Two of those, Justice Blay and Mathew Anim Cudjoe, featured for the Porcupine Warriors last term, proving impactful on the pitch and popular with the fans.
And they stood out for special acclaim in the biggest game of that abruptly halted 2019/20 Ghana Premier League season, when Kotoko visited archrivals Accra Hearts of Oak.
Blay soared to score the opener, with 16-year-old Cudjoe coming on toward the end to create the circumstances from which a last-gasp winner was fashioned.
The prospect of having the pair — one of the best midfielders in the league, and the next big thing — throughout the course of a full season seemed appetizing enough, but Kotoko needed to pull out all the stops to make it happen.

Both were only in Kumasi on loan, and the fees being demanded to make the deals permanent were deemed exorbitant, even for a club with deep [but hole-ridden] pockets.
Kotoko’s new leadership just wasn’t in any position to make such significant outlays at the start of its tenure, so Blay returned to his parent club, Medeama, while Cudjoe’s handlers whisked him off into the arms of a suitor willing to pay.
That suitor, nouveau-riche Legon Cities, is a ‘new’ club that morphed from 2015/16 champion Wa All Stars, and they certainly haven’t been shy about flaunting their status as the biggest spenders in town these days.
Kotoko have felt the heaviest impact of Cities’ ambition and purchasing power, and although the Cudjoe bit stung, the more audacious display of opulence characterised the window’s grandest transfer coup.
Asamoah Gyan — Cudjoe’s mentor — was the third of the three Kotoko targets mentioned at the outset, but Cities went ahead to snap him up, too, as their marquee signing.

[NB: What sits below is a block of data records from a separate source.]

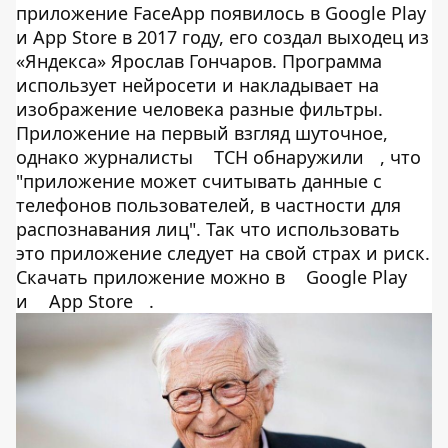
приложение FaceApp появилось в Google Play
и App Store в 2017 году, его создал выходец из
«Яндекса» Ярослав Гончаров. Программа
использует нейросети и накладывает на
изображение человека разные фильтры.
Приложение на первый взгляд шуточное,
однако журналисты
ТСН обнаружили
, что
"приложение может считывать данные с
телефонов пользователей, в частности для
распознавания лиц". Так что использовать
это приложение следует на свой страх и риск.
Скачать приложение можно в
Google Play
и
App Store
.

To be fair, Kotoko had ‘first refusal’ on Gyan, unarguably Ghana’s biggest star of the last decade and one of the finest African strikers in that period. He is, as you are probably already aware, a lifelong Kotoko fan whose desire to represent the two-time African champions someday was (is?) no secret.
But, of course, Gyan and Kotoko’s mutual desire needed to be crystallised into something more meaningful – something like, er, money — and the club’s pursuit ultimately crashed into the same barrier that saw them fail to retain the services of Blay and Cudjoe.
The club’s pride was punctured, obviously, but Kotoko have ploughed on with the materials at their disposal, overcoming a difficult start to the 2020/21 league campaign to secure a foothold in the league table’s top quarter.
Currently in second place, only a point behind leaders Medeama, few at Kotoko would be beating themselves up now over those transfer misses.

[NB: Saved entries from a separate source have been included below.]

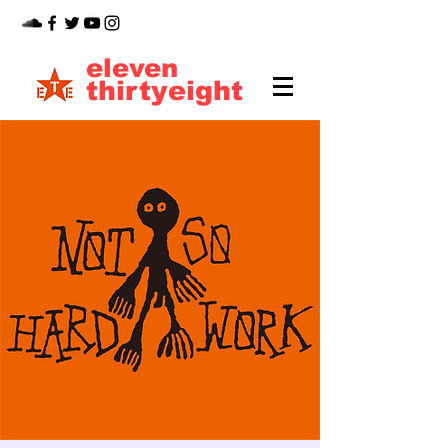
eleven
thirtyeight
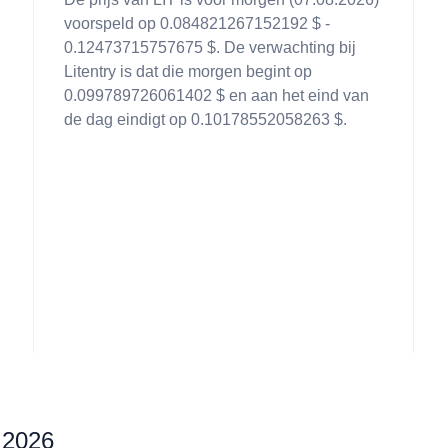
voorspeld op 0.084821267152192 $ -
n
0.12473715757675 $. De verwachting bij
Litentry is dat die morgen begint op
0.099789726061402 $ en aan het eind van
de dag eindigt op 0.10178552058263 $.
r 2026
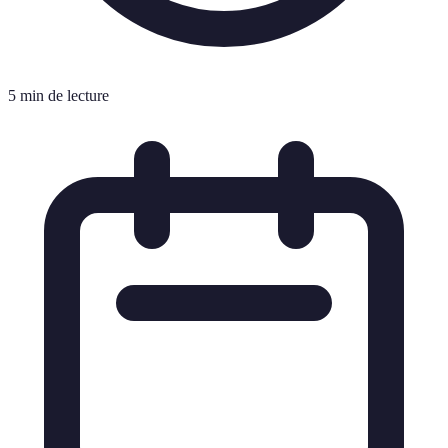
5 min de lecture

And that’s especially so because Cudjoe and Gyan have only had, between them, a total of 13 appearances this season; together, they’ve played just about a half’s duration of football in two games — both lost — against Kotoko.
Gyan has struggled to get his body and form in sync with his razor-sharp mentality (and razor-sharp tongue), while Cudjoe’s hot streak has startlingly cooled, with Cities flirting with the possibility of going down — glam and all.
Blay has had a better run, but even he had to trudge through a tough period that followed the failed move to Kotoko. He hasn’t featured in either of Medeama’s meetings with Kotoko, in any case, the more recent absence explained by a potentially season-ending leg break suffered against Cities on the preceding matchday.
Medeama prevailed in that Gameweek 21 away fixture in Obuasi, anyway, overcoming and overtaking Kotoko to rise to the top of the table, but the losers would squeeze some solace from the fact that Blay had no hand in inflicting the defeat.

And they’d be even more comforted by the knowledge that the influential 29-year-old, should the title chase narrow into a straight fight between them and the Mauve & Yellow, won’t have a say in swinging things Medeama’s way.
Oh, Gyan? And Cudjoe?
Well, Kotoko’s narrow victory over Cities on Saturday pushed their side right back into the relegation zone, and it doesn’t look like either player has the ability right now to halt that decline.
They are, like Blay (tragically, it must be said), of no relevance to Kotoko — neither in the present nor in the foreseeable future — or to their own teams, for that matter.